Rivigo used technology to roster duty at pitstops, schedule pick-ups and deliveries and bring unscheduled stops and fuel theft to an end. “There are multiple things...If all of these come together the network can work successfully. We did not have a parallel anywhere else that we could replicate. The situation here is unique”, said Garg. The firm follows a system of incentive and penalty to encourage drivers to follow the processes. “We are also in a learning phase, we keep improving the processes. There is a need to make sure that pilots understand the philosophy. It has to be a combination of company’s system and driver’s intention”.

Country’s largest car maker Maruti Suzuki, which used Rivigo’s services, has a positive feedback. “Rivigo ferry our after sales spare parts and in-house production parts. Its approach to bringing down driver fatigue and overall driver safety is quite satisfying. With the relay driver system in place the trucks can operate up to 22 hours a day and their turnaround time is better,” said a company spokesperson. 

Business is expanding and Rivigo plans to add about two thousand trucks every year to the fleet. Sector experts like Rivigo's business model but think that scalability could be an issue as procuring trucks is very capital intensive. The company clocked Rs 4 billion in revenue during FY17 (up 170 per cent Y-o-Y) but losses multiplied from Rs 55 million to Rs 1.37 billion. Garg maintains that some parts of the business are profitable and the rising loss is on account of investment in expanding the network. He claims that by June 2018 the monthly revenue will be at Rs 2.5 billion and double to Rs 5 billion by December. 

The company’s express cargo business is now covering over ten thousand pin codes and is expected to double to twenty thousand by year end. Rivigo also has a marketplace where it used technology to connect small fleet owners with the customers. The marketplace has thirty thousand operators with a total fleet of over hundred thousand trucks. “It saves time for both owners and customers and dealing is transparent”, said Garg. 
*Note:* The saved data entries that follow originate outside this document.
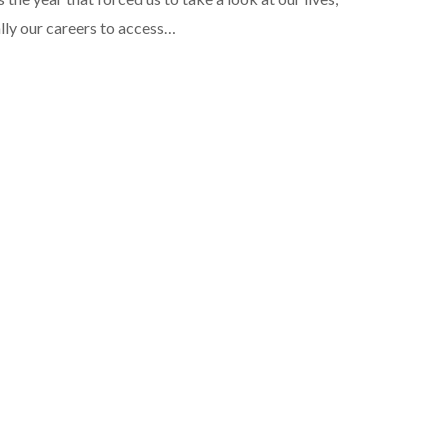
lly our careers to access…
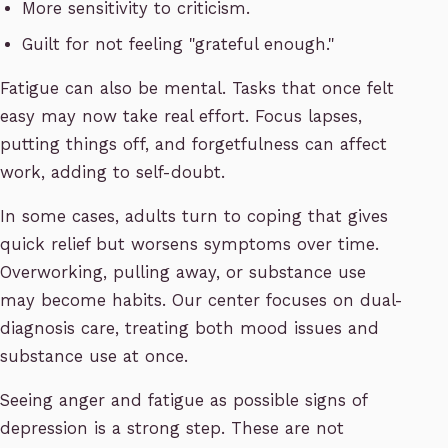
More sensitivity to criticism.
Guilt for not feeling "grateful enough."
Fatigue can also be mental. Tasks that once felt
easy may now take real effort. Focus lapses,
putting things off, and forgetfulness can affect
work, adding to self-doubt.
In some cases, adults turn to coping that gives
quick relief but worsens symptoms over time.
Overworking, pulling away, or substance use
may become habits. Our center focuses on dual-
diagnosis care, treating both mood issues and
substance use at once.
Seeing anger and fatigue as possible signs of
depression is a strong step. These are not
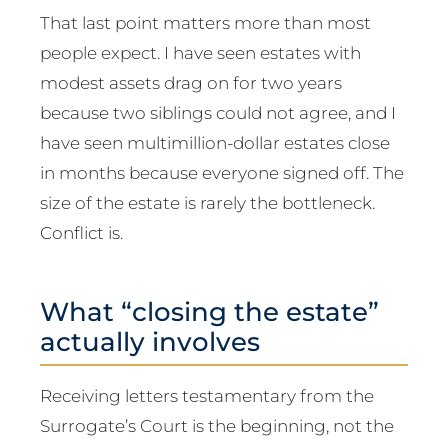
That last point matters more than most
people expect. I have seen estates with
modest assets drag on for two years
because two siblings could not agree, and I
have seen multimillion-dollar estates close
in months because everyone signed off. The
size of the estate is rarely the bottleneck.
Conflict is.
What “closing the estate”
actually involves
Receiving letters testamentary from the
Surrogate’s Court is the beginning, not the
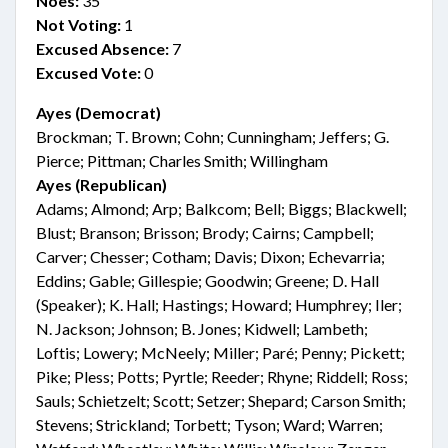
Noes:
35
Not Voting:
1
Excused Absence:
7
Excused Vote:
0
Ayes (Democrat)
Brockman; T. Brown; Cohn; Cunningham; Jeffers; G.
Pierce; Pittman; Charles Smith; Willingham
Ayes (Republican)
Adams; Almond; Arp; Balkcom; Bell; Biggs; Blackwell;
Blust; Branson; Brisson; Brody; Cairns; Campbell;
Carver; Chesser; Cotham; Davis; Dixon; Echevarria;
Eddins; Gable; Gillespie; Goodwin; Greene; D. Hall
(Speaker); K. Hall; Hastings; Howard; Humphrey; Iler;
N. Jackson; Johnson; B. Jones; Kidwell; Lambeth;
Loftis; Lowery; McNeely; Miller; Paré; Penny; Pickett;
Pike; Pless; Potts; Pyrtle; Reeder; Rhyne; Riddell; Ross;
Sauls; Schietzelt; Scott; Setzer; Shepard; Carson Smith;
Stevens; Strickland; Torbett; Tyson; Ward; Warren;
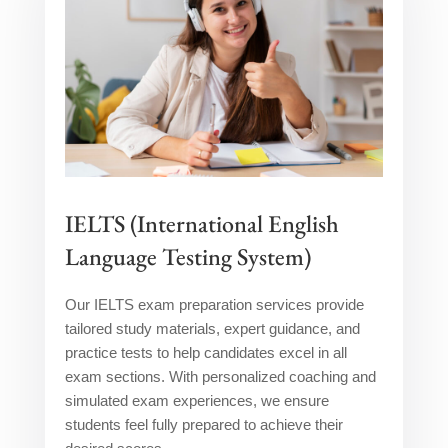
IELTS (International English
Language Testing System)
Our IELTS exam preparation services provide
tailored study materials, expert guidance, and
practice tests to help candidates excel in all
exam sections. With personalized coaching and
simulated exam experiences, we ensure
students feel fully prepared to achieve their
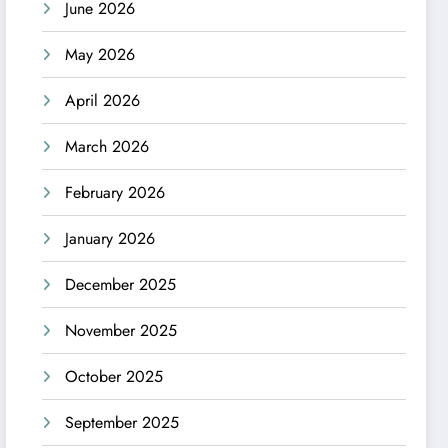
June 2026
May 2026
April 2026
March 2026
February 2026
January 2026
December 2025
November 2025
October 2025
September 2025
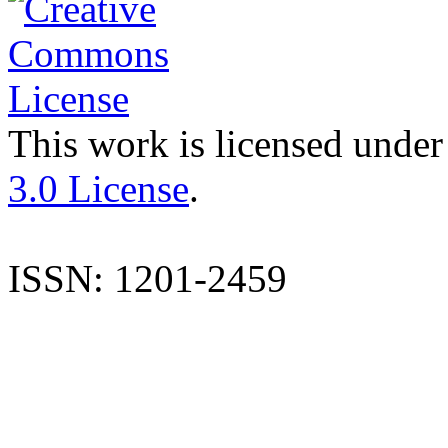
This work is licensed under
3.0 License
.
ISSN: 1201-2459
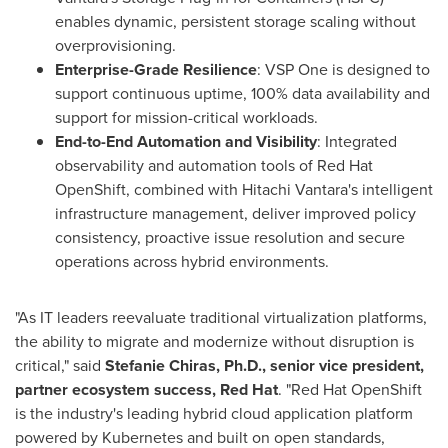
enables dynamic, persistent storage scaling without
overprovisioning.
Enterprise-Grade Resilience
: VSP One is designed to
support continuous uptime, 100% data availability and
support for mission-critical workloads.
End-to-End Automation and Visibility
: Integrated
observability and automation tools of Red Hat
OpenShift, combined with Hitachi Vantara's intelligent
infrastructure management, deliver improved policy
consistency, proactive issue resolution and secure
operations across hybrid environments.
"As IT leaders reevaluate traditional virtualization platforms,
the ability to migrate and modernize without disruption is
critical," said
Stefanie Chiras, Ph.D., senior vice president,
partner ecosystem success, Red Hat
. "Red Hat OpenShift
is the industry's leading hybrid cloud application platform
powered by Kubernetes and built on open standards,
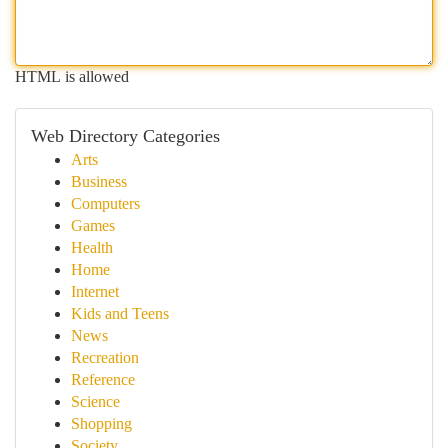
HTML is allowed
Web Directory Categories
Arts
Business
Computers
Games
Health
Home
Internet
Kids and Teens
News
Recreation
Reference
Science
Shopping
Society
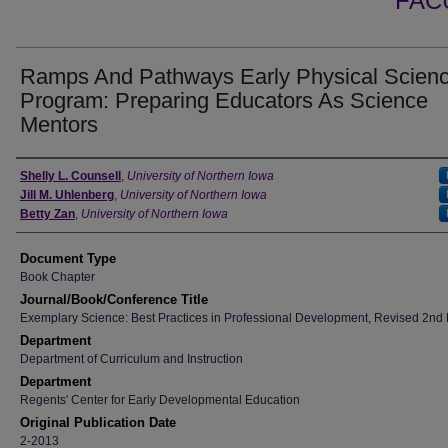
FAC
Ramps And Pathways Early Physical Scien
Program: Preparing Educators As Science
Mentors
Authors
Shelly L. Counsell
,
University of Northern Iowa
Jill M. Uhlenberg
,
University of Northern Iowa
Betty Zan
,
University of Northern Iowa
Document Type
Book Chapter
Journal/Book/Conference Title
Exemplary Science: Best Practices in Professional Development, Revised 2nd 
Department
Department of Curriculum and Instruction
Department
Regents' Center for Early Developmental Education
Original Publication Date
2-2013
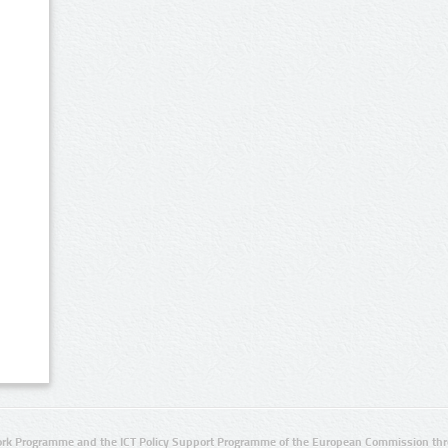
rk Programme and the ICT Policy Support Programme of the European Commission thro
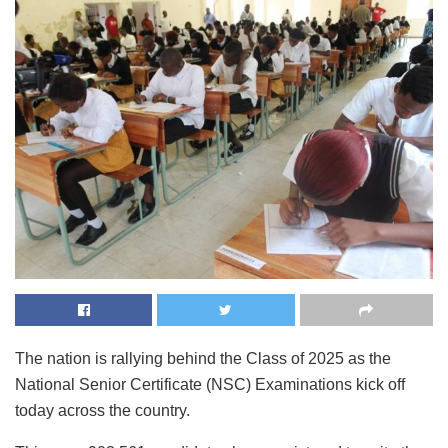
The nation is rallying behind the Class of 2025 as the
National Senior Certificate (NSC) Examinations kick off
today across the country.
Garg claims that the rate of freight is not the determinant for getting customers. “The reliability of transportation is very poor in our country. A vehicle can take three days to reach from Delhi to Mumbai and it can also take ten days. Our system builds reliability at a lower transit time. This helps a client’s market share, brings down inventory and working capital needs and expands efficiencies. Clients are now thinking of new business models as we enable them to cover the entire country in just three days”, said Garg.